---------- Data provided ----------

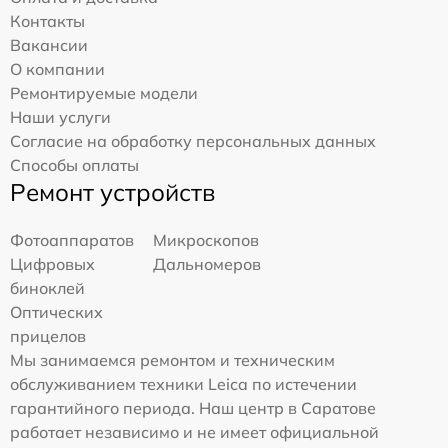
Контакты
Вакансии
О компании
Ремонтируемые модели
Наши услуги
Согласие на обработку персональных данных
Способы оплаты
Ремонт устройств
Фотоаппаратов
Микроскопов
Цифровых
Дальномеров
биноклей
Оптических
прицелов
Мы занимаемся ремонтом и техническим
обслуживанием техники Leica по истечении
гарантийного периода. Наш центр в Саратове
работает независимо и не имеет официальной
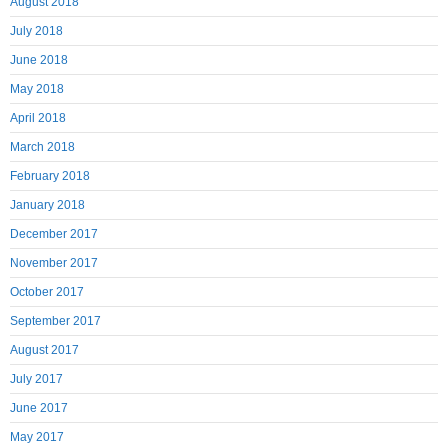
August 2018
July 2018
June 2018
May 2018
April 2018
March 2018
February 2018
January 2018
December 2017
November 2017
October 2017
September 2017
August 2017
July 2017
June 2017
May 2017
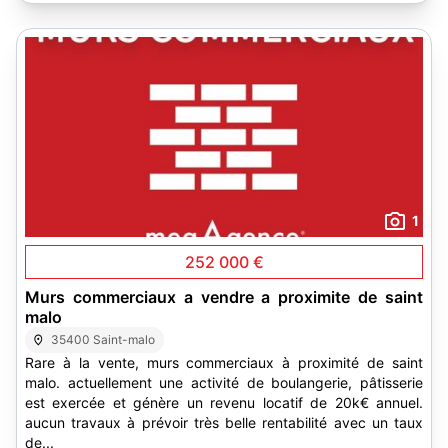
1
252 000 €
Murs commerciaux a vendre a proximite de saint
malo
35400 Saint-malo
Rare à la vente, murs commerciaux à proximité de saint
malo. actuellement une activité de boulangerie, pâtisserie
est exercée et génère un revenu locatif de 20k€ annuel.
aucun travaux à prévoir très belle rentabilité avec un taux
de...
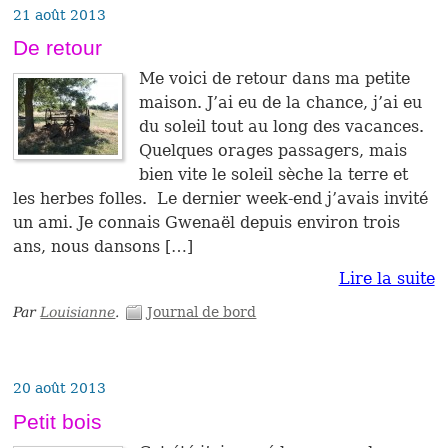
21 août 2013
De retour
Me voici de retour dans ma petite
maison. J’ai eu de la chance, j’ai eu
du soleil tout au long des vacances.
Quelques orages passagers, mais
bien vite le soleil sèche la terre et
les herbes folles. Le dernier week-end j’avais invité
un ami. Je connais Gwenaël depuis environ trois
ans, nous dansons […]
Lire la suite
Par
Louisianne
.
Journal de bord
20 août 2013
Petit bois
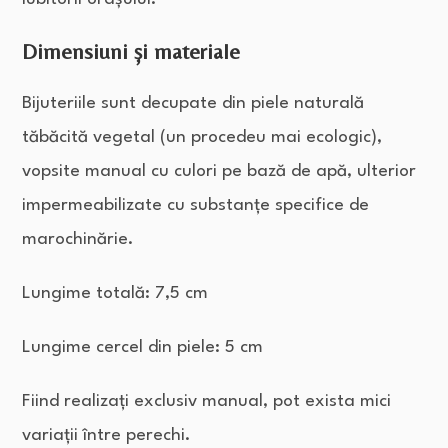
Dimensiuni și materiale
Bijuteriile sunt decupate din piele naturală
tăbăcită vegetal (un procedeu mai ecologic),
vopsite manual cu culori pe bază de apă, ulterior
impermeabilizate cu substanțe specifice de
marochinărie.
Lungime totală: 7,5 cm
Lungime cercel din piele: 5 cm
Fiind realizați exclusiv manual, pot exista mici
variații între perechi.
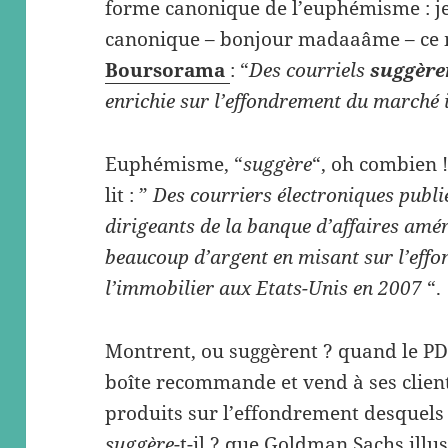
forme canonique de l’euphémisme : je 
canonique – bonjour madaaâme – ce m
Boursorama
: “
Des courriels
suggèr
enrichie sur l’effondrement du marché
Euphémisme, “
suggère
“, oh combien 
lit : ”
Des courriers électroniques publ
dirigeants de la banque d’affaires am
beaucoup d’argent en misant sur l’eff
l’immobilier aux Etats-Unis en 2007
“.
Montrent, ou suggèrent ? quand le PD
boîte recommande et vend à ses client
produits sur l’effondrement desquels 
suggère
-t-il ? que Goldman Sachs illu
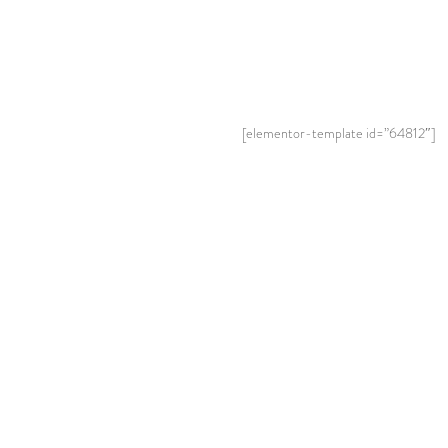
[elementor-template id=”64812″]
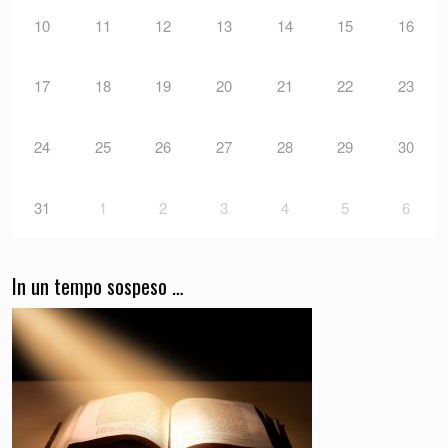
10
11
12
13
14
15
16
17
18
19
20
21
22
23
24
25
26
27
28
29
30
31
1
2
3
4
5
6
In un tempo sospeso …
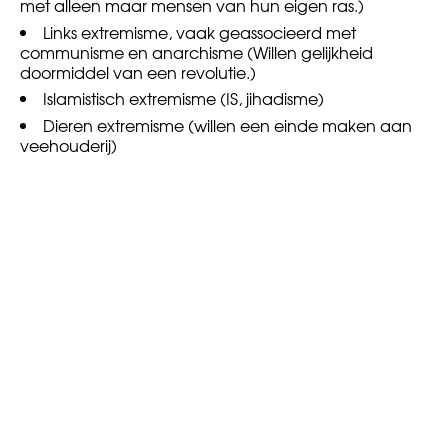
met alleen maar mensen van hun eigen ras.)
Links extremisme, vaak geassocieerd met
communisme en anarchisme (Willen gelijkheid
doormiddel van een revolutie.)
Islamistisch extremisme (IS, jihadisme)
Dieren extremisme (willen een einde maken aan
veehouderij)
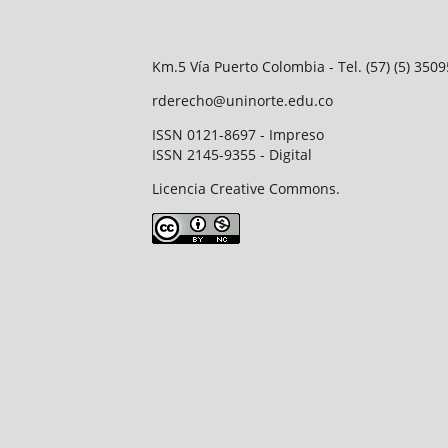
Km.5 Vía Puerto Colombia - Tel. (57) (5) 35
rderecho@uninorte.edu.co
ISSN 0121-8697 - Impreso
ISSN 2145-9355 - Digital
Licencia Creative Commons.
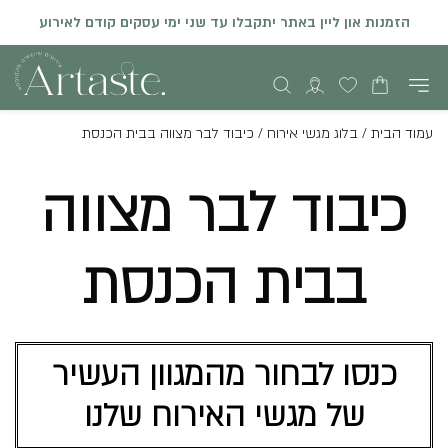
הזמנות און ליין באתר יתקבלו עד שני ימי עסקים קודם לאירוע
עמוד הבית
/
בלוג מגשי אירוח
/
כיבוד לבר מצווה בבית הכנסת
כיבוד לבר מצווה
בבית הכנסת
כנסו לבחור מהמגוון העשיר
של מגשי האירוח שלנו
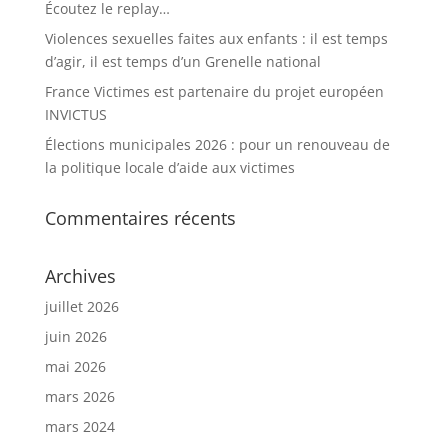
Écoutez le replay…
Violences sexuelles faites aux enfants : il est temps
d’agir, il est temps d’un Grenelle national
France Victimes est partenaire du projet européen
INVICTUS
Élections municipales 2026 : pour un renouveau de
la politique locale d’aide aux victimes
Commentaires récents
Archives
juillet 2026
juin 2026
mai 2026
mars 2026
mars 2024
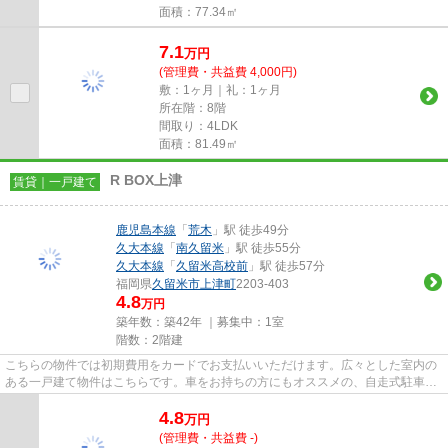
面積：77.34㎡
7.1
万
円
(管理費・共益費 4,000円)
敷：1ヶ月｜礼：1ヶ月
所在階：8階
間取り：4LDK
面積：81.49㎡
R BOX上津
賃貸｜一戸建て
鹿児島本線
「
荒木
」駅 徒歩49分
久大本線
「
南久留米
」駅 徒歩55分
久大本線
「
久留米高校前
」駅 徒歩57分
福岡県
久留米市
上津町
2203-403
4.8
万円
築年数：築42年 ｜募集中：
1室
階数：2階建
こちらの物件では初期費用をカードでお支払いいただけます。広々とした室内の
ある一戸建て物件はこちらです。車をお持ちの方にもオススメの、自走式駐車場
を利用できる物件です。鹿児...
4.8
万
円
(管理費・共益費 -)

----------

__Prompt__: Omit all pictures while transcribing the entries verbatim.

__Solved problem__:
Контакты
Вакансии
О компании
Ремонтируемые модели
Наши услуги
Согласие на обработку персональных данных
Способы оплаты
Ремонт устройств
Фотоаппаратов
Микроскопов
Цифровых
Дальномеров
биноклей
Оптических
прицелов
Мы занимаемся ремонтом и техническим
обслуживанием техники Leica по истечении
гарантийного периода. Наш центр в Саратове
работает независимо и не имеет официальной
August 2018
July 2018
June 2018
May 2018
April 2018
March 2018
February 2018
January 2018
December 2017
November 2017
October 2017
September 2017
August 2017
July 2017
June 2017
May 2017
1
252 000 €
Murs commerciaux a vendre a proximite de saint
malo
35400 Saint-malo
Rare à la vente, murs commerciaux à proximité de saint
malo. actuellement une activité de boulangerie, pâtisserie
est exercée et génère un revenu locatif de 20k€ annuel.
aucun travaux à prévoir très belle rentabilité avec un taux
de...
21 août 2013
De retour
Me voici de retour dans ma petite
maison. J’ai eu de la chance, j’ai eu
du soleil tout au long des vacances.
Quelques orages passagers, mais
bien vite le soleil sèche la terre et
les herbes folles. Le dernier week-end j’avais invité
un ami. Je connais Gwenaël depuis environ trois
ans, nous dansons […]
Lire la suite
Par
Louisianne
.
Journal de bord
20 août 2013
Petit bois
Dimensiuni și materiale
Bijuteriile sunt decupate din piele naturală
tăbăcită vegetal (un procedeu mai ecologic),
vopsite manual cu culori pe bază de apă, ulterior
impermeabilizate cu substanțe specifice de
marochinărie.
Lungime totală: 7,5 cm
Lungime cercel din piele: 5 cm
Fiind realizați exclusiv manual, pot exista mici
variații între perechi.
forme canonique de l’euphémisme : je 
canonique – bonjour madaaâme – ce m
Boursorama
: “
Des courriels
suggèr
enrichie sur l’effondrement du marché
Euphémisme, “
suggère
“, oh combien 
lit : ”
Des courriers électroniques publ
dirigeants de la banque d’affaires am
beaucoup d’argent en misant sur l’eff
l’immobilier aux Etats-Unis en 2007
“.
Montrent, ou suggèrent ? quand le PD
boîte recommande et vend à ses client
produits sur l’effondrement desquels 
suggère
-t-il ? que Goldman Sachs illu
[elementor-template id=”64812″]
10
11
12
13
14
15
16
17
18
19
20
21
22
23
24
25
26
27
28
29
30
31
1
2
3
4
5
6
In un tempo sospeso …
met alleen maar mensen van hun eigen ras.)
Links extremisme, vaak geassocieerd met
communisme en anarchisme (Willen gelijkheid
doormiddel van een revolutie.)
Islamistisch extremisme (IS, jihadisme)
Dieren extremisme (willen een einde maken aan
veehouderij)
Km.5 Vía Puerto Colombia - Tel. (57) (5) 35
rderecho@uninorte.edu.co
ISSN 0121-8697 - Impreso
ISSN 2145-9355 - Digital
Licencia Creative Commons.
הזמנות און ליין באתר יתקבלו עד שני ימי עסקים קודם לאירוע
עמוד הבית
/
בלוג מגשי אירוח
/
כיבוד לבר מצווה בבית הכנסת
כיבוד לבר מצווה
בבית הכנסת
כנסו לבחור מהמגוון העשיר
של מגשי האירוח שלנו
Écoutez le replay…
Violences sexuelles faites aux enfants : il est temps
d’agir, il est temps d’un Grenelle national
France Victimes est partenaire du projet européen
INVICTUS
Élections municipales 2026 : pour un renouveau de
la politique locale d’aide aux victimes
Commentaires récents
Archives
juillet 2026
juin 2026
mai 2026
mars 2026
mars 2024
面積：77.34㎡
7.1
万
円
(管理費・共益費 4,000円)
敷：1ヶ月｜礼：1ヶ月
所在階：8階
間取り：4LDK
面積：81.49㎡
R BOX上津
賃貸｜一戸建て
鹿児島本線
「
荒木
」駅 徒歩49分
久大本線
「
南久留米
」駅 徒歩55分
久大本線
「
久留米高校前
」駅 徒歩57分
福岡県
久留米市
上津町
2203-403
4.8
万円
築年数：築42年 ｜募集中：
1室
階数：2階建
こちらの物件では初期費用をカードでお支払いいただけます。広々とした室内の
ある一戸建て物件はこちらです。車をお持ちの方にもオススメの、自走式駐車場
を利用できる物件です。鹿児...
4.8
万
円
(管理費・共益費 -)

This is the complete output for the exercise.